Total Power – Correction Factor = Patient Factor
Total Power – (+1 + +1) = Patient Factor
Total Power – (+2) = Patient Factor (Ref.Status)
Eg. (+2) - (+2) = 0 (zero) Eye is Emmetropic
(+3) - (+2) = +1.0 Eye is 1D Hypermetropic
(+1) - (+2) = - 1.0 Eye is 1D Myopic
( 0 ) - (+2) = -2.0 Eye is 2D Myopic
(-1) - (+2) = - 3.0 Eye is 3D Myopic
The value of Total Power can be plus or minus.
So for the ease of calculation instead of subtracting +2 we can add -2 with the Total Power.
Total Power + (-2) = Refraction of Patient’s eye
Eg. (+2) + (-2) = 0 (zero) Eye is Emmetropic
(+3) + (-2) = +1.0 Eye is 1D Hypermetropic
(+1) + (-2) = - 1.0 Eye is 1D Myopic
( 0 ) + (-2) = -2.0 Eye is 2D Myopic
(-1) + (-2) = - 3.0 Eye is 3D Myopic

Retinoscopy is the Objective method of assessing the refraction of the eye.
To measure the Static Refraction the accommodation should be at rest.
This can be achieved by voluntary relaxation of accommodation by the patient, by noncycloplegic method of inhibiting accommodation by Fogging or by using cycloplegics to prevent accommodation.
Relaxation of accommodation is difficult in younger age group and in cases with spasm of ciliary muscle. Fogging is also not effective in these situations.
So, cycloplegic refraction is the answer.
Cycloplegia is used up to the age of 10 – 15 years (may be up to 20 years).
Also in cases with over action of accommodation and in all cases of Convergent strabismus.

Commonly used Cycloplegics
Sulphate (0.5 – 1%)
(lower strength below 5 years of age)
Used for cycloplegia in children below 7 – 10 years of age,in cases with ciliary spasm and in Convergent Strabismus.
Ointment or drops applied thrice daily for at least three days.
Amount of cycloplegia (change of refractive power) achieved is +1.0 Dioptre (more than the actual static refraction of the eye).
Effect lasts for 2 weeks.
Homatropine Hydrobromide (1 – 2%)

Drops applied at 15 minutes interval for 6-8 times.
Retinoscopy is done after 1 hour.
Amount of cycloplegia (change of refractive power) achieved is +0.50 Dioptre (more than the actual static refraction of the eye).
ffect lasts for 2 days.
Cyclopentolate Hydrochloride (0.5-1%)

Drops applied 2-3 times at 5 minutes interval.
Retinoscopy is done after 30 minutes.
Amount of cycloplegia (change of refractive power) achieved is +0.50 Dioptre (more than the actual static refraction of the eye).Effect lasts for 8 hours.
Tropicamide (0.5-1%)Drops applied 2-3 times at 5 minutes interval.

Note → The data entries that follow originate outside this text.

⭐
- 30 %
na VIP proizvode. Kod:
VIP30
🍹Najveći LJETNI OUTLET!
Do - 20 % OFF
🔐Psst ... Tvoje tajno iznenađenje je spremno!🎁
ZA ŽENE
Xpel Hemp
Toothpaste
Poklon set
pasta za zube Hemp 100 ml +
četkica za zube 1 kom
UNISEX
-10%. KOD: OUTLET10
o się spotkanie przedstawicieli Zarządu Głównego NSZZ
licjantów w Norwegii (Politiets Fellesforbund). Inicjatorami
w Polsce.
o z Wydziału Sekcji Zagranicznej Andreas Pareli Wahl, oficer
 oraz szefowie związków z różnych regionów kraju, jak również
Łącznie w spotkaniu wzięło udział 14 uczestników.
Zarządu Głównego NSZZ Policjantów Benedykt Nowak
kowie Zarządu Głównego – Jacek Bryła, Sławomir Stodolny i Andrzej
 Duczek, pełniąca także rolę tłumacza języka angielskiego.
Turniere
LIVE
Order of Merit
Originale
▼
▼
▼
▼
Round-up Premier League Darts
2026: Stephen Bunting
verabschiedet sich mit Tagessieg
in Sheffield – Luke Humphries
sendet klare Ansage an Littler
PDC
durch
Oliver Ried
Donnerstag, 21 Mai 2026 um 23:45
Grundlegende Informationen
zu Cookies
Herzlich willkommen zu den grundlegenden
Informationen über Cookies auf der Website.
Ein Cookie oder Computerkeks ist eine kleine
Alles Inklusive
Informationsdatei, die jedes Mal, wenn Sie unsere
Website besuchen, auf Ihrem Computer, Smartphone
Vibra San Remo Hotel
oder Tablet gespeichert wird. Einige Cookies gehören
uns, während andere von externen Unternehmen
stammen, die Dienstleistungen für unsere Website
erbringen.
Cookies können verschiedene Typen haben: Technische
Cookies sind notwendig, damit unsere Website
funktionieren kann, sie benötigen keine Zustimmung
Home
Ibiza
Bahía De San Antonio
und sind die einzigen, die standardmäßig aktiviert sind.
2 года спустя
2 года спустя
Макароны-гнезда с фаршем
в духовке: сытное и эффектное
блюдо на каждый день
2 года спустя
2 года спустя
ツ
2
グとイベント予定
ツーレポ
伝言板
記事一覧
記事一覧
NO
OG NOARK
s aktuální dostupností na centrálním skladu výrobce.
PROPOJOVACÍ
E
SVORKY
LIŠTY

Retinoscopy is done after 30 minutes.
Amount of cycloplegia (change of refractive power) achieved is +0.50 Dioptre (more than the actual static refraction of the eye).
Effect lasts for 8 hours.
Post Cycloplegic Subjective Refraction (Post Mydriatic Test) is to be done in possible cases.

Practical Tips

To simplify the calculation step –
Keep the “Correction Factor lens" in the trial frame before starting Retinoscopy.
After reaching the point of reversal you remove this lens.
The power of the remaining lens is the measure of refraction.
No need of correction for the Observer factor and cycloplegic factor.
So you can avoid the confusion of calculation.(Correction Factor depends on the distance you are from the subject and the cycloplegic used)

To refine your result –
If your assessment is correct you will get the following results--
After reaching the neutral point (end point) in Retinoscopy (with plane mirror) you move slightly towards the subject, then you will get a ‘with movement’ (because the Far Point is now behind the Observer).
If you move slightly away from the subject you will get an ‘against movement’ (because now the Far Point is between the observer and the subject).

. Retinoscopy Reflex

Clues we get from features of retinoscopy reflex -----
1. Intensity
In high refractive errors we get a faint reflex and in low refractive errors we get a brighter reflex.
2. Speed
In high refractive error we get a slow movement, and in low refractive error a rapid movement of the reflex.As the neutral point is reached the movement of the reflex is fast.
3. Size
In high refractive error we get a narrow reflex.
Reflex will fill the pupil when the neutral point is reached.
In very high refractive errors we may not get a reflex
or may get a faint reflex with negligible movement. We
will not get a good reflex with low power lenses in these cases. So try with high plus or minus lenses.